┌────────

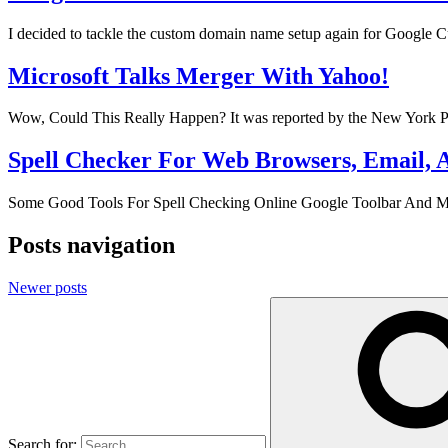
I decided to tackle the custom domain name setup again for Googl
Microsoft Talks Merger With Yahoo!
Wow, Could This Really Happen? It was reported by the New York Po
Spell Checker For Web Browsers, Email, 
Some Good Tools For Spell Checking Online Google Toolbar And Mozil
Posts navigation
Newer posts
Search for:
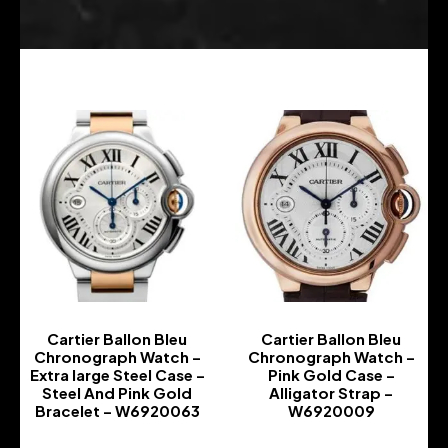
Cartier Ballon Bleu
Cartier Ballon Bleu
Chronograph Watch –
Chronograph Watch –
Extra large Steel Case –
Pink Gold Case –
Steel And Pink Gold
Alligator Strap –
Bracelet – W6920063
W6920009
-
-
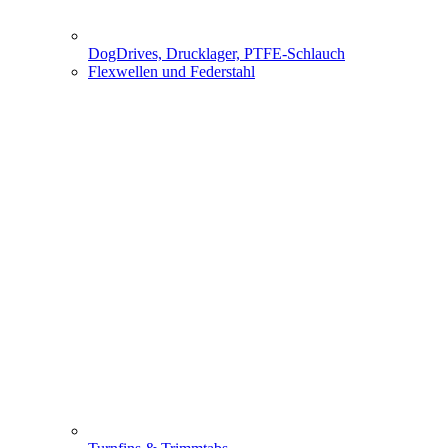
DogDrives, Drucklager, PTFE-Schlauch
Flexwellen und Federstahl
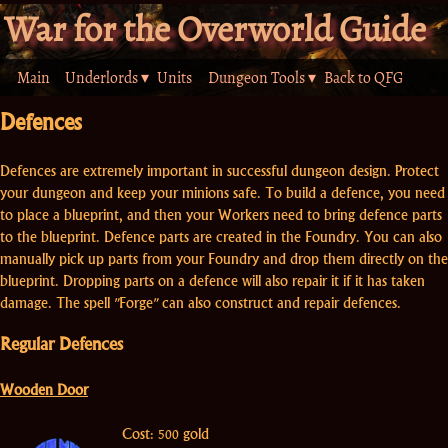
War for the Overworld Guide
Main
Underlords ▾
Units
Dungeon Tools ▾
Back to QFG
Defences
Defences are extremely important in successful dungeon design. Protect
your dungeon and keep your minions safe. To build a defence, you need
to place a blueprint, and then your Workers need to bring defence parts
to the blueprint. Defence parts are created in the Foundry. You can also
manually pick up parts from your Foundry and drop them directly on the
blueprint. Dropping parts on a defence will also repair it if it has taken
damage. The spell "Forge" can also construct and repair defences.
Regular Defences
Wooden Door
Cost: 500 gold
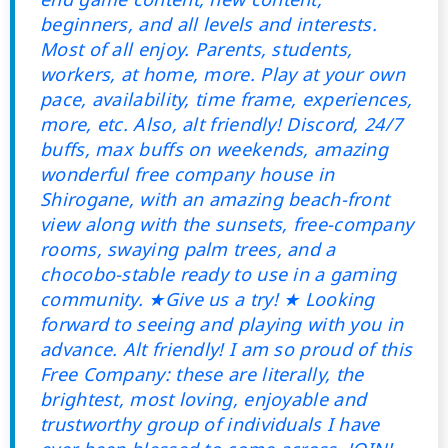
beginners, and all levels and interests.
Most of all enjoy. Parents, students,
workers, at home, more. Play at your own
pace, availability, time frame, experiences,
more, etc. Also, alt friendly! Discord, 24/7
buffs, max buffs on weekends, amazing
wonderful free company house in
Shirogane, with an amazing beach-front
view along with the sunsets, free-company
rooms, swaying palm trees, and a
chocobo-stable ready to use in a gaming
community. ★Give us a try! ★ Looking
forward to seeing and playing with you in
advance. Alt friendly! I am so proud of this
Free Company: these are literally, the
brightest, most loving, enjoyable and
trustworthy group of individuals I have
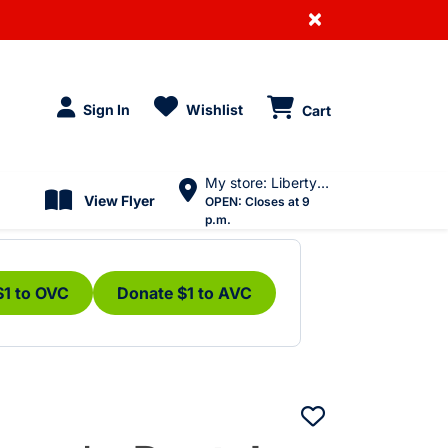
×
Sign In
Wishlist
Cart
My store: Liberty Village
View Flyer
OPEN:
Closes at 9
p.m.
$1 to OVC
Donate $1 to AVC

└────────

→ **What is needed**
Select and copy every line of the listing with the word "Steel".

→ **Response to the exercise**
Extra large Steel Case –
Steel And Pink Gold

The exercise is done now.